Da geht es eher ums Ritual. Wissenschaftlich konnte eine schlaffördernde Wirkung von Milch nicht nachgewiesen werden. Im Milcheiweiß kommt zwar die Aminosäure Tryptophan - der Baustein des Schlafhormons - vor, aber leider in so geringer Konzentration, dass das nicht ausreichend ist, um schneller einschlafen zu können.
Wem eine heiße Milch mit Honig am Abend beim Einschlafen hilft, dann nicht wegen der Inhaltsstoffe.
Welche Nahrungsmittel sind denn schlaffördernd?
Alle, die viel Melatonin enthalten. Cranberries sind da ganz oben auf der Liste, auch in vielen Pilzsorten ist das Hormon enthalten.

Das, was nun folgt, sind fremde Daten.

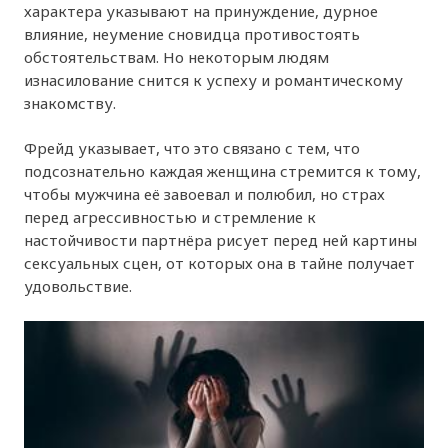
характера указывают на принуждение, дурное
влияние, неумение сновидца противостоять
обстоятельствам. Но некоторым людям
изнасилование снится к успеху и романтическому
знакомству.
Фрейд указывает, что это связано с тем, что
подсознательно каждая женщина стремится к тому,
чтобы мужчина её завоевал и полюбил, но страх
перед агрессивностью и стремление к
настойчивости партнёра рисует перед ней картины
сексуальных сцен, от которых она в тайне получает
удовольствие.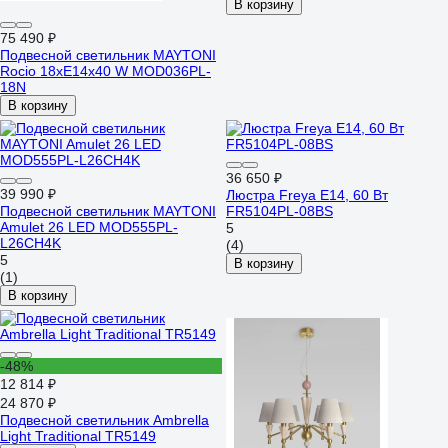
золото a065190
В корзину
75 490 ₽
Подвесной светильник MAYTONI
Rocio 18хE14x40 W MOD036PL-
18N
В корзину
36 650 ₽
39 990 ₽
Люстра Freya E14, 60 Вт
Подвесной светильник MAYTONI
FR5104PL-08BS
Amulet 26 LED MOD555PL-
5
L26CH4K
(4)
5
В корзину
(1)
В корзину
-48%
12 814 ₽
24 870 ₽
Подвесной светильник Ambrella
Light Traditional TR5149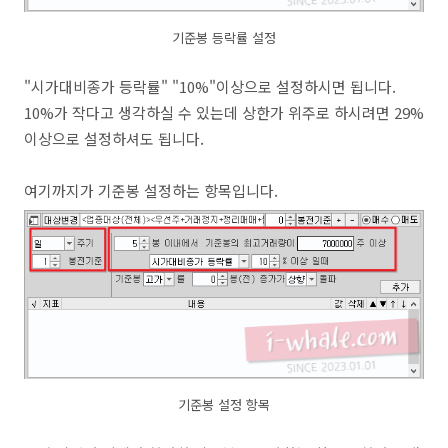
기준봉 등락률 설정
"시가대비종가 등락률" "10%"이상으로 설정하시면 됩니다.
10%가 작다고 생각하실 수 있는데 상한가 위주로 하시려면 29%
이상으로 설정하셔도 됩니다.
여기까지가 기준봉 설정하는 항목입니다.
기준봉 설정 항목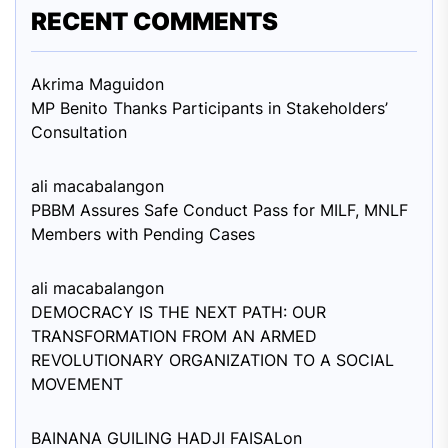
RECENT COMMENTS
Akrima Maguid
on
MP Benito Thanks Participants in Stakeholders’
Consultation
ali macabalang
on
PBBM Assures Safe Conduct Pass for MILF, MNLF
Members with Pending Cases
ali macabalang
on
DEMOCRACY IS THE NEXT PATH: OUR
TRANSFORMATION FROM AN ARMED
REVOLUTIONARY ORGANIZATION TO A SOCIAL
MOVEMENT
BAINANA GUILING HADJI FAISAL
on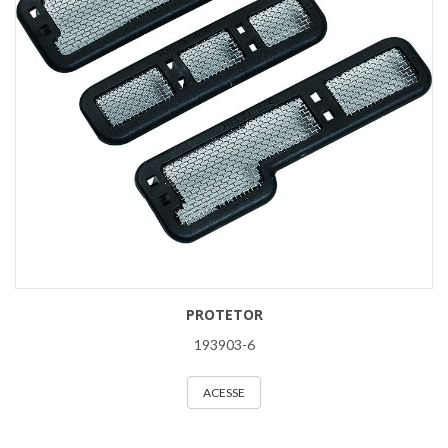
PROTETOR
193903-6
ACESSE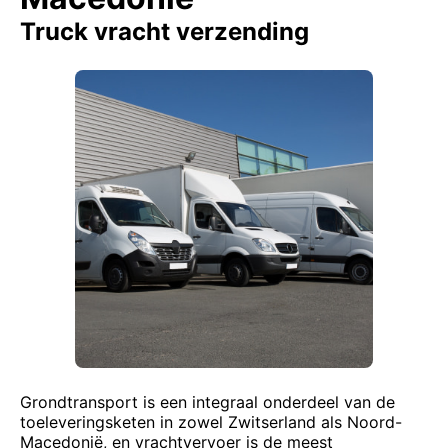
Truck vracht verzending
Grondtransport is een integraal onderdeel van de
toeleveringsketen in zowel Zwitserland als Noord-
Macedonië, en vrachtvervoer is de meest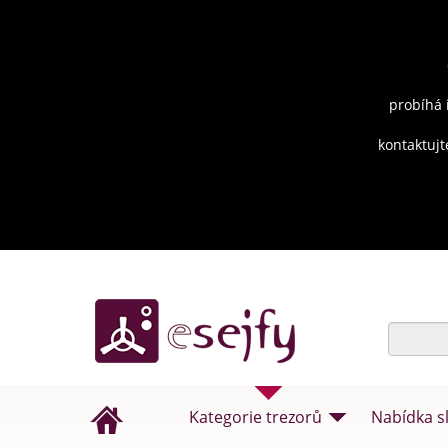
probíhá 
kontaktujt
Kategorie trezorů
Nabídka s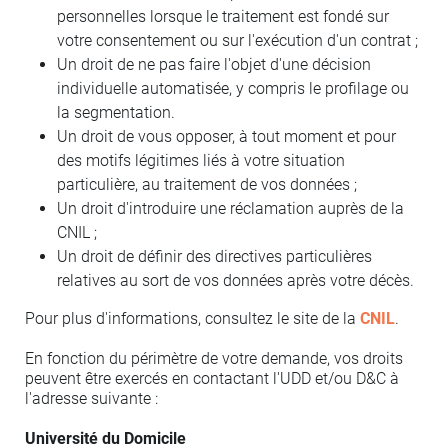
personnelles lorsque le traitement est fondé sur
votre consentement ou sur l'exécution d'un contrat ;
Un droit de ne pas faire l'objet d'une décision
individuelle automatisée, y compris le profilage ou
la segmentation.
Un droit de vous opposer, à tout moment et pour
des motifs légitimes liés à votre situation
particulière, au traitement de vos données ;
Un droit d'introduire une réclamation auprès de la
CNIL ;
Un droit de définir des directives particulières
relatives au sort de vos données après votre décès.
Pour plus d'informations, consultez le site de la
CNIL
.
En fonction du périmètre de votre demande, vos droits
peuvent être exercés en contactant l'UDD et/ou D&C à
l'adresse suivante :
Université du Domicile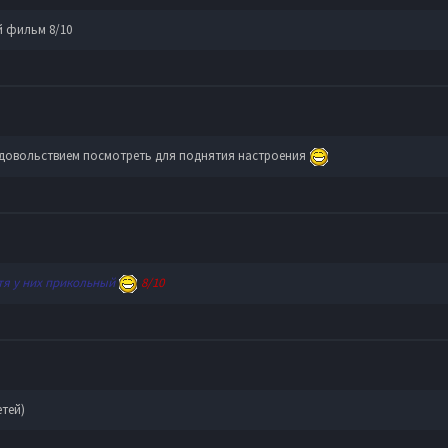
й фильм 8/10
удовольствием посмотреть для поднятия настроения
атя у них прикольный
8/10
етей)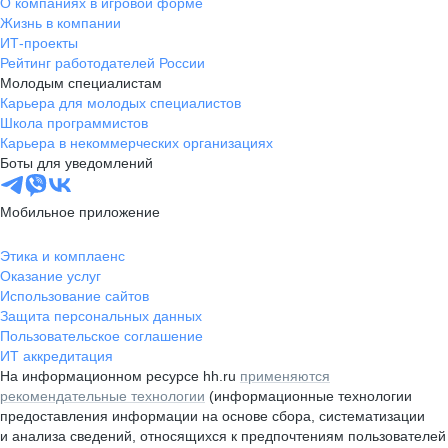
О компаниях в игровой форме
Жизнь в компании
ИТ-проекты
Рейтинг работодателей России
Молодым специалистам
Карьера для молодых специалистов
Школа программистов
Карьера в некоммерческих организациях
Боты для уведомлений
Мобильное приложение
Этика и комплаенс
Оказание услуг
Использование сайтов
Защита персональных данных
Пользовательское соглашение
ИТ аккредитация
На информационном ресурсе hh.ru
применяются
рекомендательные технологии
(информационные технологии
предоставления информации на основе сбора, систематизации
и анализа сведений, относящихся к предпочтениям пользователей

Bei jüngeren Menschen hat es allerdings nicht ganz so viel Wirkung, wenn sie Melatonin zu sich nehmen, weil es schneller in der Leber abgebaut wird. Bei Menschen ab 55 ist es eher ratsam, solche einschlaffördernden Lebensmittel zu sich zu nehme, denn sie bauen das Melatonin nicht so schnell ab.
Auch Lebensmittel, die den Eiweißbaustein - die Aminosäure Tryptophan beinhalten - sind schlaffördernd. Denn aus ihr kann der Körper im Zwischenhirn das Schlafhormon selber herstellen. Tryptophanreich sind zum Beispiel Käse, Fleisch, Nüsse und Eier. Ganz nebenbei wird aus Tryptophan das Glückshormon Serotonin hergestellt.
Wie sieht es mit Alkohol aus?
Alkohol hat erst mal eine einschlaffördernde Wirkung. Das Problem ist, wenn der Alkohol in der Leber entgiftet wird, wird das Stresshormon Cortisol hergestellt. Und wer Stress hat, läuft auf Hochtouren und kann nicht entspannt schlafen. Der Hopfen an sich hat eine Wirkung wie Melatonin, ist also schlaffördernd. Ein Alkoholfreies kann man abends darum gut trinken.
Frau Schick-Lang, danke für das Gespräch.